- INSTRUCTIONS TO FOLLOW
Among the records below, find the lines that contain "BCSJ" and copy each of them.

- DATASET ENTRIES
:::

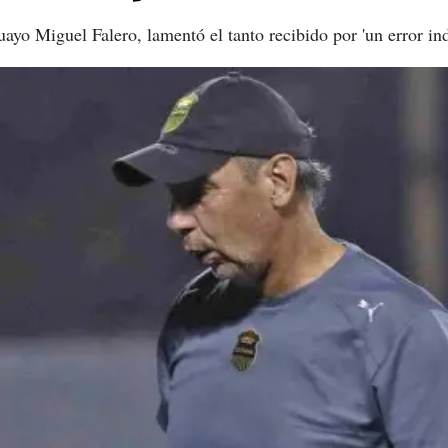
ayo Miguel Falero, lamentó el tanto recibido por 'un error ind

:::

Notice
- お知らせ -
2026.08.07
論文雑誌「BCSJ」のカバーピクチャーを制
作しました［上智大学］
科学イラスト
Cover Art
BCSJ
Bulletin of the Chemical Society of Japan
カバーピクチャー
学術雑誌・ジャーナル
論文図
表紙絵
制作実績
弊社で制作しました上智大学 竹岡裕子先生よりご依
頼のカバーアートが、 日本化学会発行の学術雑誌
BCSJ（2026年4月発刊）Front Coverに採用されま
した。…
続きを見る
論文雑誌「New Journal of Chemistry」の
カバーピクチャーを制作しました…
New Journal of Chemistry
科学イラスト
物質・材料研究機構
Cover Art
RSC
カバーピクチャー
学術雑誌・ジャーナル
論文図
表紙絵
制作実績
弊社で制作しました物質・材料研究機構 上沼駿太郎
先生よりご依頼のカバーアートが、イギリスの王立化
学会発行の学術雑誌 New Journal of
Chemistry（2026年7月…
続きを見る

:::

- ANSWER FOR THIS EXERCISE
論文雑誌「BCSJ」のカバーピクチャーを制
BCSJ
BCSJ（2026年4月発刊）Front Coverに採用されま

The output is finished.